YOUR GOAL: Lines from the one containing "Ideal para o" to the end of the entries below must be reproduced exactly, with both end lines kept and no other line added.

THE RECORDS:
··········
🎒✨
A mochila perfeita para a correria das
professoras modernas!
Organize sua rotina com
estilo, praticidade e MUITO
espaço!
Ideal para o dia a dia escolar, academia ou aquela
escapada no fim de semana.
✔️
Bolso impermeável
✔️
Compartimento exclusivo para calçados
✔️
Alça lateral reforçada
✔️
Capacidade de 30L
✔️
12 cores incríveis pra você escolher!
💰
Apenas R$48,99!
··········
WRITTEN SOLUTION:
Ideal para o dia a dia escolar, academia ou aquela
escapada no fim de semana.
✔️
Bolso impermeável
✔️
Compartimento exclusivo para calçados
✔️
Alça lateral reforçada
✔️
Capacidade de 30L
✔️
12 cores incríveis pra você escolher!
💰
Apenas R$48,99!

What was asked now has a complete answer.